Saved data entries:
□ □ □
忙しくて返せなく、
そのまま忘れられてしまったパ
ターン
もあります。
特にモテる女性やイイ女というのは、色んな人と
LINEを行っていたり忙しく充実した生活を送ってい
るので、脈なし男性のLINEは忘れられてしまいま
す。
□ □ □
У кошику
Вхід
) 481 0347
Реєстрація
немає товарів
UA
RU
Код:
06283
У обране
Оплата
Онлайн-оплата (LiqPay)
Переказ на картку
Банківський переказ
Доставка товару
□ □ □
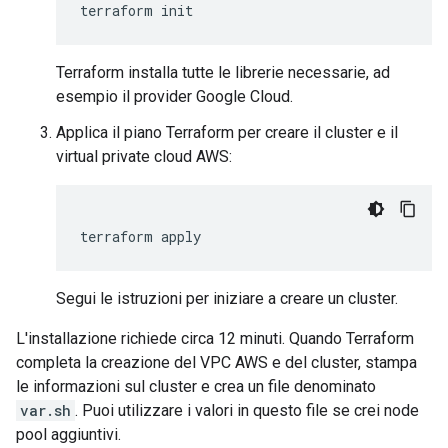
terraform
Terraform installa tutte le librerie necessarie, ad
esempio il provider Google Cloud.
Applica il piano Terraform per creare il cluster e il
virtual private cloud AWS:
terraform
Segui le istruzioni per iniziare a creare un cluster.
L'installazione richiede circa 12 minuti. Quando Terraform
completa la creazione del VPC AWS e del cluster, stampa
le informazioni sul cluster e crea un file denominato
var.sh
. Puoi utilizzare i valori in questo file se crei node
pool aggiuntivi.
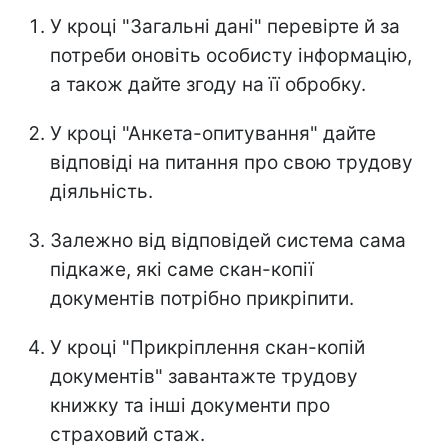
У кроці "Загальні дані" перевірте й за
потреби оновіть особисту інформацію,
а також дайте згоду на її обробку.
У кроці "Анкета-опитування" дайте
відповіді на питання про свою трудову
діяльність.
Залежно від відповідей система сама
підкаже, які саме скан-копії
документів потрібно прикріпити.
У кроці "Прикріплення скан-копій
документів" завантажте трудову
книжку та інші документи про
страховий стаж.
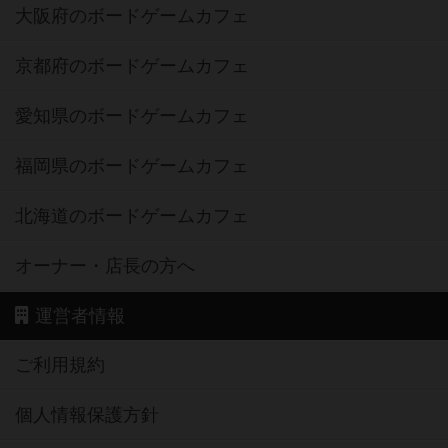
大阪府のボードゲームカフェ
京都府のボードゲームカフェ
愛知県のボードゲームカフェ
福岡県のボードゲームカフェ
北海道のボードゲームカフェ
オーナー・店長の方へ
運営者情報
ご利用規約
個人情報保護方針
□ □ □
All lines of the records above that carry the word "документів" should be listed.

документів потрібно прикріпити.
документів" завантажте трудову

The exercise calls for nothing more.